Specyfikacja techniczna
- wyświetlacz: OLED 0,78 cala (128 x 80 pikseli),
- łączność: Bluetooth 4.2 BLE,
- wymiary: 46,9 x 17,9 x 12 mm,
- waga: 8,5 g (20 g z opaską),
- bateria: 110 mAh Li Ion (czas działania: ok. 20 dni) ,
- odporność na wodę, pył i wstrząsy: wg normy IP67,
- wodoszczelność 5 ATM
- wbudowane czujniki: akcelerometr, pulsometr (optyczny),
- wymagania systemowe: Android 4.4+ / iOS 9.0+
Funkcjonalność opaski
Ekran dotykowy w Xiaomi Mi Band 3
Największą zmianą w stosunku do poprzedników jest gabaryt pastylki z wbudowanym panelem dotykowym OLED. To pozwoliło na obsługę większej ilości danych i informacji, w tym zdecydowanie wygodniejszy odczyt powiadomień.
Ekran
Gesty w Xiaomi Mi Band 3
Wdrożono również 3 główne gesty:
- przesunięcie góra / dół,
- lewo / prawo ,
- “przycisk” w dolnej części pastylki (krótki / długi nacisk).
Ostatni element wymagał ode mnie dłuższej adaptacji po przejściu z dwójki. W mojej opinii jest znacznie lepiej, więcej można “wyklikać”.
Z drugiej strony Szkoda. Zniknął fizyczny przycisk, który mógłby służyć do włączenia / wyłączenia np.

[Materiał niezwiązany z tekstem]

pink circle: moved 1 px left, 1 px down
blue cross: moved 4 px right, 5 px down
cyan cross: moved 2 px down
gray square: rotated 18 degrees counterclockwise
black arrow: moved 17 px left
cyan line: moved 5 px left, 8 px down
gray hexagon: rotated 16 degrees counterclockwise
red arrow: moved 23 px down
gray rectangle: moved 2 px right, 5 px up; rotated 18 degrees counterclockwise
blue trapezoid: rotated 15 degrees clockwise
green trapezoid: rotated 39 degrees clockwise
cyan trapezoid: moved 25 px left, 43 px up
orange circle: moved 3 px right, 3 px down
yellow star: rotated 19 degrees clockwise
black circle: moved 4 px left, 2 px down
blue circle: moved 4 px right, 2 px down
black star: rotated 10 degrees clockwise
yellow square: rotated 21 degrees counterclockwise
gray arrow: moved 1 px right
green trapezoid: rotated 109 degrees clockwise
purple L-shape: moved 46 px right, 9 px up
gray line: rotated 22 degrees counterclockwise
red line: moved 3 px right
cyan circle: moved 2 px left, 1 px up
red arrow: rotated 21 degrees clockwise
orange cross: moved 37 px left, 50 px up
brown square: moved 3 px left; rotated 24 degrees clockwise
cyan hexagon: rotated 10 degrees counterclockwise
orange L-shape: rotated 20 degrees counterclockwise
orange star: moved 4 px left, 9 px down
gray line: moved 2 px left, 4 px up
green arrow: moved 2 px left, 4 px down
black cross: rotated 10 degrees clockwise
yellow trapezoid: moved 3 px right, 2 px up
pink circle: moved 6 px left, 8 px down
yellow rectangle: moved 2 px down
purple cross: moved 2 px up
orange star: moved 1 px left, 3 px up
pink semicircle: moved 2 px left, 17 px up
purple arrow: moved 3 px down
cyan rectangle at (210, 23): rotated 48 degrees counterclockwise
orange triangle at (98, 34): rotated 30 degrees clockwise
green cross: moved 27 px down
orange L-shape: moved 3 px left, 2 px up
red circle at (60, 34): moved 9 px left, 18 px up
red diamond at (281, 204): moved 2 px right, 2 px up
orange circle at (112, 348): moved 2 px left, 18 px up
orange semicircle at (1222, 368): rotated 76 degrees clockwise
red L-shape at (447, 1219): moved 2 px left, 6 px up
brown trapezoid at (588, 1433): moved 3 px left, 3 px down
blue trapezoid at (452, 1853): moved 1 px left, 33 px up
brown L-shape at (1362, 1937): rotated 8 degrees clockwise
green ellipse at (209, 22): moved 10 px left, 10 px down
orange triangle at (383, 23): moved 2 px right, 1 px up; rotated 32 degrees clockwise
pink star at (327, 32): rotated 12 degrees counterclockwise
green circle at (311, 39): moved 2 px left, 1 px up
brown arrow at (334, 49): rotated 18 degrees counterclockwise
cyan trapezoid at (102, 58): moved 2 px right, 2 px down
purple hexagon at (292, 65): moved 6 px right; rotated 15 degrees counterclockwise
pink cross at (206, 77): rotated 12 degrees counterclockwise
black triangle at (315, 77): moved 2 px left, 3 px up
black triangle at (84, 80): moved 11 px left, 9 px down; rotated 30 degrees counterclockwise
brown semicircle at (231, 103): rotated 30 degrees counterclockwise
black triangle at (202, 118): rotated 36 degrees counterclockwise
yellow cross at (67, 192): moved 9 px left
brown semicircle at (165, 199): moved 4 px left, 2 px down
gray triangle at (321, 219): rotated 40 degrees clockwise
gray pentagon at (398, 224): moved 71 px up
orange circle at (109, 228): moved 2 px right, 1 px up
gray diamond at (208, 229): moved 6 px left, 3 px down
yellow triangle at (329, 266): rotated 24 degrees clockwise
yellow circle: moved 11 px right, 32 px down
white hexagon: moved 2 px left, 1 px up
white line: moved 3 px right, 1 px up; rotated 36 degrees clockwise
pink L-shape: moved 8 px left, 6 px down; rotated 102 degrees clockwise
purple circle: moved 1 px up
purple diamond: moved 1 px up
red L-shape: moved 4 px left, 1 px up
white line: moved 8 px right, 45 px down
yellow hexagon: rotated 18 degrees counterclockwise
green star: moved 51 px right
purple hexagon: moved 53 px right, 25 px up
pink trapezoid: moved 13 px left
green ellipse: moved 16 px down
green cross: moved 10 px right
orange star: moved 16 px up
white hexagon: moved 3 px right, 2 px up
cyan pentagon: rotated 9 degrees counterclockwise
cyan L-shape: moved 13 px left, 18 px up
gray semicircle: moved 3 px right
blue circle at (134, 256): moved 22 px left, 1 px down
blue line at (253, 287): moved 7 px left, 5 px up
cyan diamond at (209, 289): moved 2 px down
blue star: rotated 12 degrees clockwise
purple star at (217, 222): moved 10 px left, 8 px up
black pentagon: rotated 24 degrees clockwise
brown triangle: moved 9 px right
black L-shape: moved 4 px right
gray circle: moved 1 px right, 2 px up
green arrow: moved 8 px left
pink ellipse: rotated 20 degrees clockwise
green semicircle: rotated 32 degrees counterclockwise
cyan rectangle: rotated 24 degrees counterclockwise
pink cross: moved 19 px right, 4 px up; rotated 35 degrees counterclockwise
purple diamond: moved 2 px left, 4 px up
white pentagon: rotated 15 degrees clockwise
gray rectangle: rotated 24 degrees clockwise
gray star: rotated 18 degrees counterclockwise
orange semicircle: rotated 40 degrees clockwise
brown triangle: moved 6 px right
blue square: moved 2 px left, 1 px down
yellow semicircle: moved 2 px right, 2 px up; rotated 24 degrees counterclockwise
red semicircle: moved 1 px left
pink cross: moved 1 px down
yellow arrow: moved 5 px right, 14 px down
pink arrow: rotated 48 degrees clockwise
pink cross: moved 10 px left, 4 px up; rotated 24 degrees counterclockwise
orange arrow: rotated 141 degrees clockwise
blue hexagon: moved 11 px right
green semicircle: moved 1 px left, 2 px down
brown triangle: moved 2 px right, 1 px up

Spotify. Spokojnie można to zmapować z pomocą dodatkowych aplikacji jak Notify & Fitness.
Pulsometr
Wydaje mi się, że pomiar tętna został udoskonalony na tyle, że rzadko kiedy zwracane są parametry poza granicami błędu.
Nie jest tak precyzyjny, jak dedykowana opaska na klatkę (np. Garmin), ale analizując pomiary dokonane w trakcie kilku kolejnych sesji spinningowych, mieszczą się one w granicach błędów.
Brak fizycznego przycisku pod ekranem sprawił, że dokonujemy manualnego pomiaru poprzez dwukrotne tapnięcie dłużej (jakieś 2-3 sekundy). To utrudnienie.
Przynajmniej pomiar nie włączy się przypadkiem w trakcie np. kąpieli - tak było z dwójką.
Zatem do okazjonalnych pomiarów aktywności fizycznych - w tym spanie - Xiaomi Mi Band 3 może służyć perfekcyjnie.
Krokomierz
Trzeba przyznać, że krokomierz w dwójce był mocno nieprecyzyjny do takiego stopnia, że traktowałem go z przymrużeniem oka.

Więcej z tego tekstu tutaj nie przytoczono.